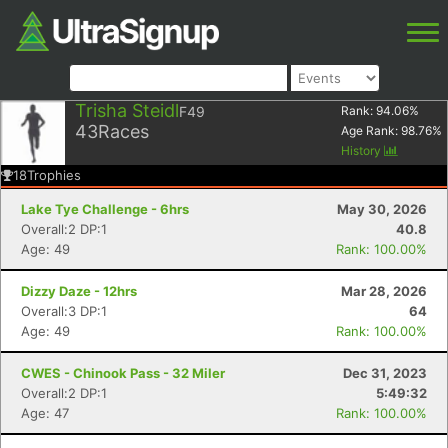
Trisha Steidl
F49
Rank:
94.06
%
43
Races
Age Rank:
98.76
%
History
18
Trophies
Lake Tye Challenge - 6hrs
May 30, 2026
Overall:2 DP:1
40.8
Age: 49
Rank: 100.00%
Dizzy Daze - 12hrs
Mar 28, 2026
Overall:3 DP:1
64
Age: 49
Rank: 100.00%
CWES - Chinook Pass - 32 Miler
Dec 31, 2023
Overall:2 DP:1
5:49:32
Age: 47
Rank: 100.00%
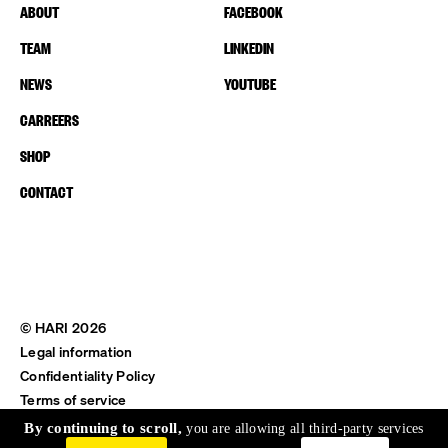
ABOUT
FACEBOOK
TEAM
LINKEDIN
NEWS
YOUTUBE
CARREERS
SHOP
CONTACT
© HARI 2026
Legal information
Confidentiality Policy
Terms of service
Shipping & Return
By continuing to scroll,
you are allowing all third-party services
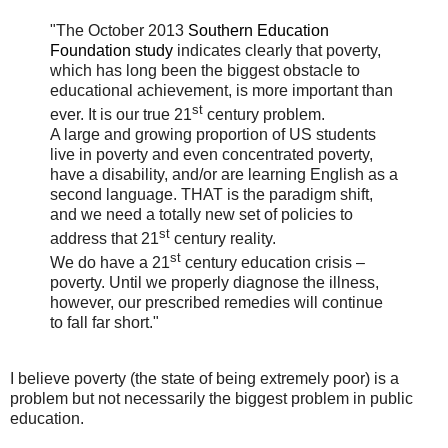
"The October 2013
Southern Education
Foundation study
indicates clearly that poverty,
which has long been the biggest obstacle to
educational achievement, is more important than
st
ever. It is our true 21
century problem.
A large and growing proportion of US students
live in poverty and even concentrated poverty,
have a disability, and/or are learning English as a
second language. THAT is the paradigm shift,
and we need a totally new set of policies to
st
address that 21
century reality.
st
We do have a 21
century education crisis –
poverty. Until we properly diagnose the illness,
however, our prescribed remedies will continue
to fall far short."
I believe poverty (the state of being extremely poor) is a
problem but not necessarily the biggest problem in public
education.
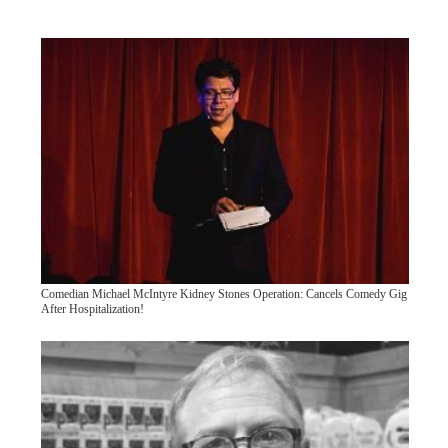
Comedian Michael McIntyre Kidney Stones Operation: Cancels Comedy Gig
After Hospitalization!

* What is being asked *
Only the lines from the one containing "second language. THAT" through the final line of the listing should be reproduced, exactly and with no pictures.

* The answer *
second language. THAT is the paradigm shift,
and we need a totally new set of policies to
st
address that 21
century reality.
st
We do have a 21
century education crisis –
poverty. Until we properly diagnose the illness,
however, our prescribed remedies will continue
to fall far short."
I believe poverty (the state of being extremely poor) is a
problem but not necessarily the biggest problem in public
education.
Comedian Michael McIntyre Kidney Stones Operation: Cancels Comedy Gig
After Hospitalization!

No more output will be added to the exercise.